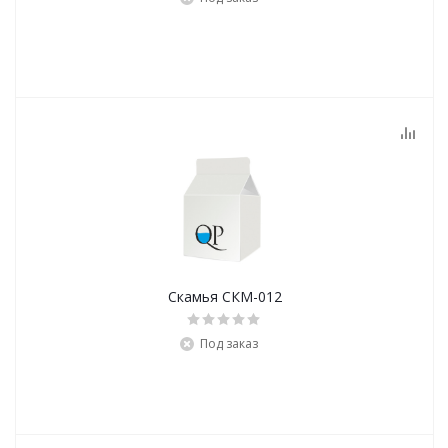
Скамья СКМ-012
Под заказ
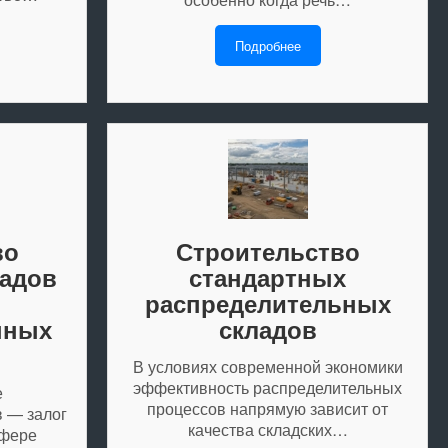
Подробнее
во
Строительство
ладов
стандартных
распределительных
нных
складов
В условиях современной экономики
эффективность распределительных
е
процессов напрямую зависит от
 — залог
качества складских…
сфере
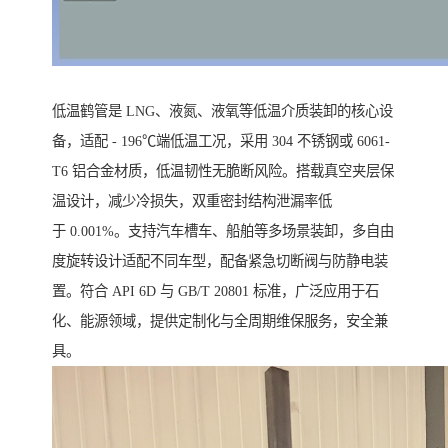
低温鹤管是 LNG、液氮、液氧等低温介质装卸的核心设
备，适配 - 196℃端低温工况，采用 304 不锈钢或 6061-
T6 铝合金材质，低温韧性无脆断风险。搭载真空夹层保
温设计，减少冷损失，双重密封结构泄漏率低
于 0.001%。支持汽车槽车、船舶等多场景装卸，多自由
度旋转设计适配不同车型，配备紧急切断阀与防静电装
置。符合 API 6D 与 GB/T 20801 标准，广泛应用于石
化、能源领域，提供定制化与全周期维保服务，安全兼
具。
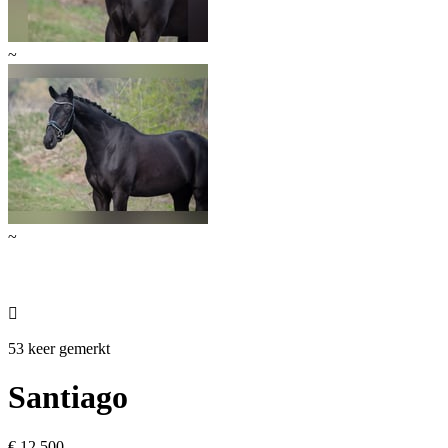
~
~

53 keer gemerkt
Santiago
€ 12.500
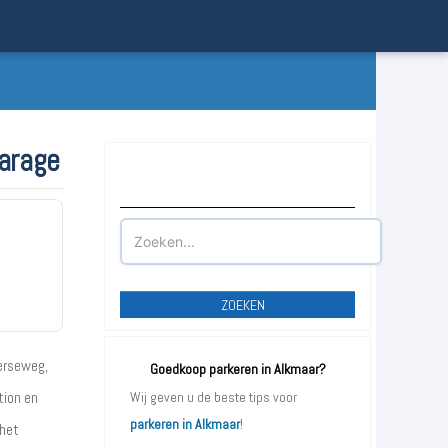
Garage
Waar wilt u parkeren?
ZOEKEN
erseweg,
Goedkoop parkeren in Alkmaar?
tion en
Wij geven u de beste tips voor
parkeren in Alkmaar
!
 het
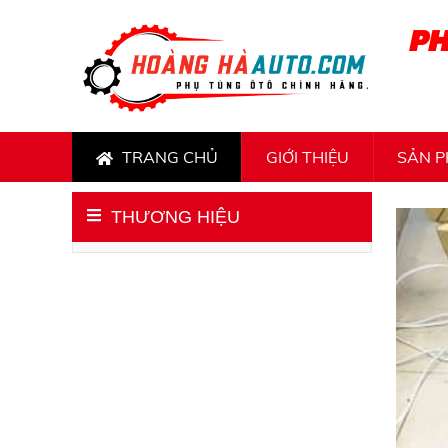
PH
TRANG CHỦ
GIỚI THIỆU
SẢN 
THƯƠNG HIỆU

## Task description
Apart from the pictures, the material above has to be repeated exactly.

## Your solution
Скамья СКМ-012
Под заказ
Подробнее
во
Строительство
ладов
стандартных
распределительных
нных
складов
В условиях современной экономики
эффективность распределительных
е
процессов напрямую зависит от
 — залог
качества складских…
сфере
低温鹤管是 LNG、液氮、液氧等低温介质装卸的核心设
备，适配 - 196℃端低温工况，采用 304 不锈钢或 6061-
T6 铝合金材质，低温韧性无脆断风险。搭载真空夹层保
温设计，减少冷损失，双重密封结构泄漏率低
于 0.001%。支持汽车槽车、船舶等多场景装卸，多自由
度旋转设计适配不同车型，配备紧急切断阀与防静电装
置。符合 API 6D 与 GB/T 20801 标准，广泛应用于石
化、能源领域，提供定制化与全周期维保服务，安全兼
具。
~
~

53 keer gemerkt
Santiago
€ 12.500
Garage
Waar wilt u parkeren?
ZOEKEN
erseweg,
Goedkoop parkeren in Alkmaar?
tion en
Wij geven u de beste tips voor
parkeren in Alkmaar
!
 het
PH
TRANG CHỦ
GIỚI THIỆU
SẢN 
THƯƠNG HIỆU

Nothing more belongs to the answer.